Caso uma entidade assistencial venda bens para arrecadar fundos, não recolherá o ICMS: 
O Plenário do Supremo Tribunal Federal, ao apreciar o RE 210.251 - EDv/SP, fixou entendimento segundo o qual as entidades de assistência social são imunes em relação ao ICMS incidente sobre a comercialização de bens por elas produzidos, nos termos do art. 150, VI, "c" da Constituição. Embargos de divergência conhecidos, mas improvidos. (RE 186.175)
Por outro lado, caso adquira bens, haverá normalmente a tributação (na aquisição, ela não é contribuinte, apesar da repercussão econômica do tributo, que será incluído no preço a ser pago pela mercadoria).

4.2) Imunidades Específicas

4.2.1) Relativas a Impostos

a) São imunes do IPI os produtos industrializados destinados ao exterior.
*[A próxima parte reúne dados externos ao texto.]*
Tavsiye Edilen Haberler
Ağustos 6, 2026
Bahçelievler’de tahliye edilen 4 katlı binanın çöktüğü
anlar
O IPI será reduzido para aquisição de bens de capital, na forma da lei;

b) É imune do ITR a pequena gleba rural (Lei nº 9;393/96, art. 2º);

c) É imune do ISS a exportação de serviços;

d) É imune do ICMS a exportação de mercadorias e serviços;

e) É imune de impostos a transmissão de terras desapropriadas para fins de reforma agrária.


4.2.2) Relativas a Taxas

a) Assistência Judiciária Gratuita (custas);

b) Emolumentos pagos nas certidões de nascimento e de óbito;

c) Custas judiciais no habeas corpus e no habeas data;

d) Custas na ação popular.


4.2.3) Relativas a Contribuições

a) Aposentadorias e pensões do regime própria dos servidores públicos, cujos proventos sejam inferiores ao teto do regime geral de previdência social;

b) Aposentadorias e pensões do regime geral de previdência social (CF/88, art. 195, II);

c) Contribuições Sociais e CIDE sobre as receitas decorrentes de exportação (CF/88, art. 195, IV);

d) Contribuições para financiamento da seguridade social das entidades beneficentes de assistência social (CF/88, art. 195, §7º)


PGFN 2012
26- Sobre o alcance da chamada imunidade constitucional recíproca, de acordo com a jurisprudência do Supremo Tribunal Federal, é correto afirmar que:
a) tanto os objetivos como os efeitos do reconhecimento da aplicação da imunidade constitucional recíproca são passíveis de submissão ao crivo jurisdicional, em um exame de ponderação, não bastando a constatação objetiva da propriedade do bem.
b) sociedade de economia mista prestadora de serviço público de água e esgoto não é abrangida pela imunidade tributária recíproca.
c) tal imunidade, em alguns casos, pode ter como efeito colateral relevante a relativização dos princípios da livre concorrência e do exercício de atividade profissional ou econômica lícita.
d) o reconhecimento da imunidade tributária às operações financeiras não impede a autoridade fiscal de examinar a correção do procedimento adotado pela entidade imune. Constatado desvio de finalidade, a autoridade fiscal poderá, sendo o caso, constituir o crédito tributário e tomar as demais medidas legais cabíveis.
e) é relevante para definição da aplicabilidade da imunidade tributária recíproca a circunstância de a atividade desempenhada estar ou não sujeita a monopólio estatal.